__MATERIAL SHOWN__:
--------------------------------
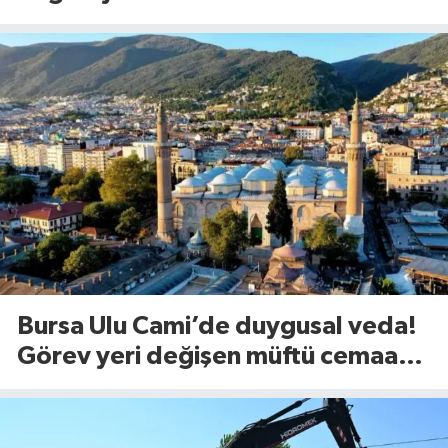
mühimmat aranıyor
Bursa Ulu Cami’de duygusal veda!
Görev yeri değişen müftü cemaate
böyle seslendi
--------------------------------
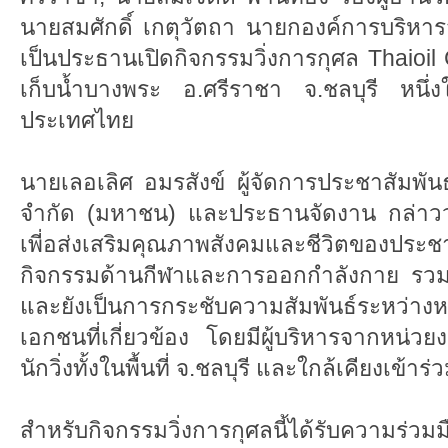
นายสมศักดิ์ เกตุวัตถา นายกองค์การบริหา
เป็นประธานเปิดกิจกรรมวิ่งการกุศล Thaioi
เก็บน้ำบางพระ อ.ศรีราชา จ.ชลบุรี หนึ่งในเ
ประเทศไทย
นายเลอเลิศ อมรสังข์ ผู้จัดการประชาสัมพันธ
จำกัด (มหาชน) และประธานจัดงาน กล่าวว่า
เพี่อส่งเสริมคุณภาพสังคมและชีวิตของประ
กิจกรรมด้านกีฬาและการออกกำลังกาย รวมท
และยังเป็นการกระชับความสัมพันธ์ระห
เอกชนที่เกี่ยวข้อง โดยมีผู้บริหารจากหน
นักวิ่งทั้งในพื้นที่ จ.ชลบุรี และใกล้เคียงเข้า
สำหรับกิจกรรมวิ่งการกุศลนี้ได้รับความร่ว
--------------------------------
__PROMPT__: Please give back exactly the lines of this listing beginning at the line with "mühimmat aranıyor" and ending with the line with "böyle seslendi", both included, and nothing else.

__SOLUTION TO THE EXERCISE__:
mühimmat aranıyor
Bursa Ulu Cami’de duygusal veda!
Görev yeri değişen müftü cemaate
böyle seslendi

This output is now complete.